◆ PROVIDED ENTRIES ◆
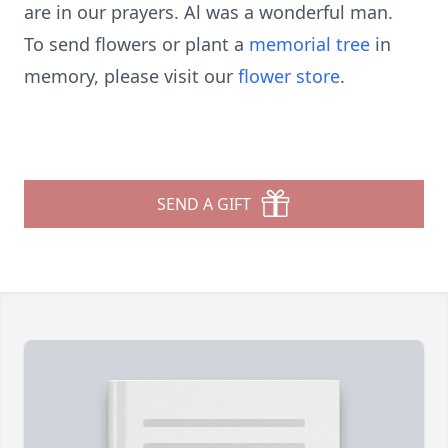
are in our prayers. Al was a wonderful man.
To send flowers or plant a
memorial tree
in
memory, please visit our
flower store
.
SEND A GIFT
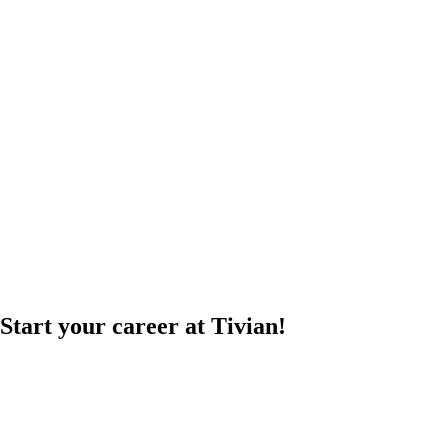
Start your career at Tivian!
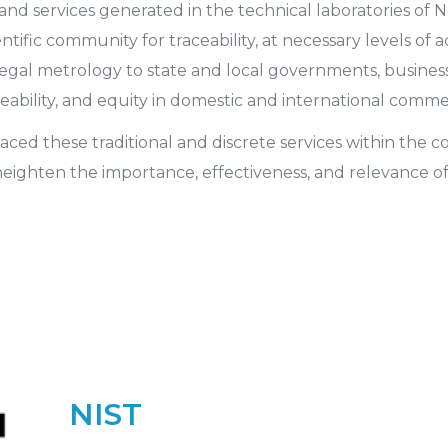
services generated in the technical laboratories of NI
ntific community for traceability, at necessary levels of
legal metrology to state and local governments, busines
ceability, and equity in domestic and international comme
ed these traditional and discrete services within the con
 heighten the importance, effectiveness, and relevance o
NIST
* * *
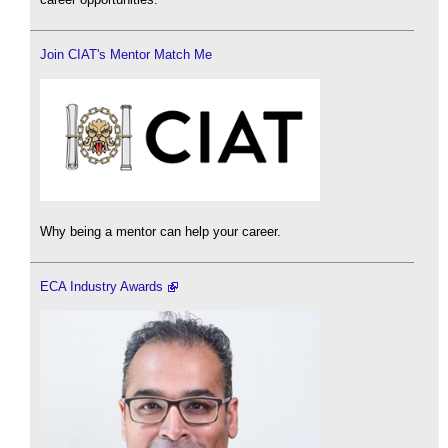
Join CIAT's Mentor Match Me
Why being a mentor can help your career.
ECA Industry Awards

◆ REQUIRED WORK ◆
Find and copy each line in the material above where the string "your" occurs.

◆ SOLUTION FOR THIS EXERCISE ◆
Start your career at Tivian!
Why being a mentor can help your career.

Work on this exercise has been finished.